Balancing eGFR Loss and Albuminuria Suppression during Intensive BP Control

Session Information

Category: Hypertension and CVD

  • 1401 Hypertension and CVD: Epidemiology, Risk Factors, and Prevention

Authors

  • Ku, Elaine, University of California San Francisco, San Francisco, California, United States
  • McCulloch, Charles E., University of California San Francisco, San Francisco, California, United States
  • Sarnak, Mark J., Tufts Medical Center, Boston, Massachusetts, United States
  • Gassman, Jennifer J., Cleveland Clinic, Cleveland, Ohio, United States
  • Hsu, Chi-yuan, University of California San Francisco, San Francisco, California, United States
Background

Intensive BP lowering often lowers GFR. This GFR decline is thought to be hemodynamic, benign, and potentially necessary for albuminuria (ACR) suppression. We hypothesized that the Kidney Failure Risk Equation (KFRE) which predicts 5-yr risk of ESRD (using age, sex, eGFR, ACR) could help guide the risk-benefit tradeoff between eGFR loss vs. ACR suppression during intensive BP lowering.

Methods

We determined the tradeoff between GFR loss and ACR suppression that could be theoretically tolerated during intensive BP lowering to maintain the same predicted 5-year ESRD risk (based on the mathematical relationship of eGFR and ACR in the KFRE). We then determined the % of participants in African American Study of Kidney Disease and Modification of Diet in Renal Disease (MDRD) trials (two trials of intensive BP lowering) who achieved adequate ACR suppression during intervention.
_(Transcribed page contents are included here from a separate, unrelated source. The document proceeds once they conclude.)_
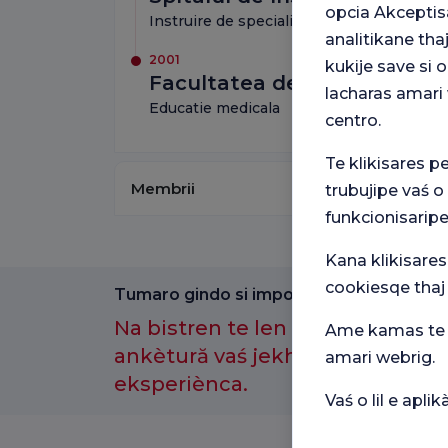
opcia Akceptis
Instruire de specializare
analitikane tha
2001
kukije save si
Facultatea de Medicină a Un
lacharas amari 
Educatie medicala
centro.
Te klikisares p
Membrii
trubujipe vaś o
funkcionisaripe
Kana klikisares
cookiesqe thaj
Tumaro gindo si importantno amenge.
Na bistren te len kotor anθ-e a
Ame kamas te p
ankètură vaś jekh maj laćhi sast
amari webrig.
eksperiènca.
Vaś o lil e apl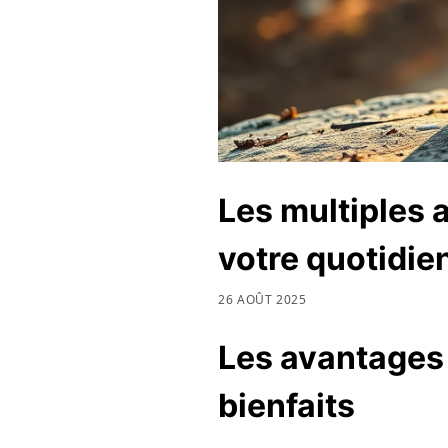
Les multiples 
votre quotidie
26 AOÛT 2025
Les avantages 
bienfaits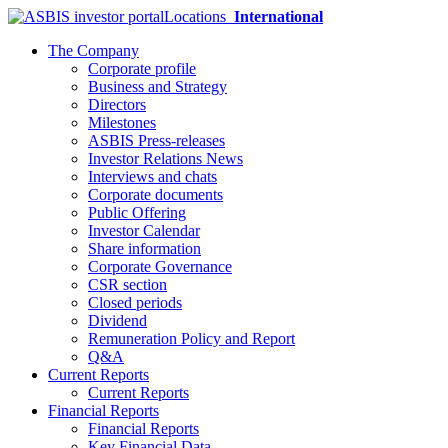
Locations
International
The Company
Corporate profile
Business and Strategy
Directors
Milestones
ASBIS Press-releases
Investor Relations News
Interviews and chats
Corporate documents
Public Offering
Investor Calendar
Share information
Corporate Governance
CSR section
Closed periods
Dividend
Remuneration Policy and Report
Q&A
Current Reports
Current Reports
Financial Reports
Financial Reports
Key Financial Data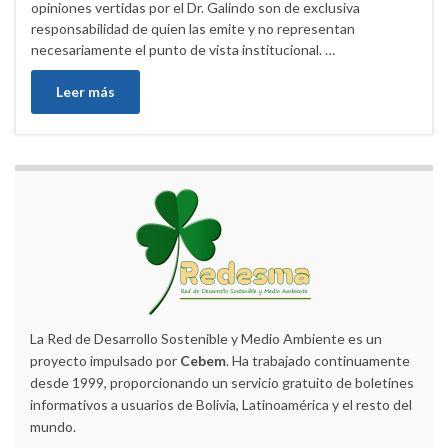
opiniones vertidas por el Dr. Galindo son de exclusiva
responsabilidad de quien las emite y no representan
necesariamente el punto de vista institucional. …
Leer más
La Red de Desarrollo Sostenible y Medio Ambiente es un
proyecto impulsado por
Cebem
. Ha trabajado continuamente
desde 1999, proporcionando un servicio gratuito de boletines
informativos a usuarios de Bolivia, Latinoamérica y el resto del
mundo.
We confirmed that the KFRE predicted risk of ESRD (henceforth KFRE score) at baseline and at 6 mos (after intensification of BP control) both provided good risk discrimination for ESRD.

Results

To maintain the same KFRE score, substantial ACR suppression was needed to counter even small declines in eGFR (Table). For example, a 3 mL/min/1.73 m2 decline in eGFR would require 50% ACR suppression to maintain the same KFRE score. Only 21% of 1523 trial participants had sufficient suppression of ACR that maintained or improved their KFRE score given the large magnitude of eGFR changes that occurred during BP lowering. The KFRE score discriminated risk of ESRD before and after intensive BP lowering well, with C-statistic of 0.85 (strict BP) and 0.87 (usual BP) at baseline, and c=0.88 for both treatment arms at 6 mos. Every 10% worsening of KFRE score predicted higher observed risk of ESRD (HR 1.93 [95% CI 1.66-2.25]) in the strict BP arm.

Conclusion

De-intensification of BP control should be considered when aggressive BP lowering leads to declines in eGFR without sufficiently large corresponding ACR suppression to maintain (or improve) the same predicted ESRD risk by the KFRE.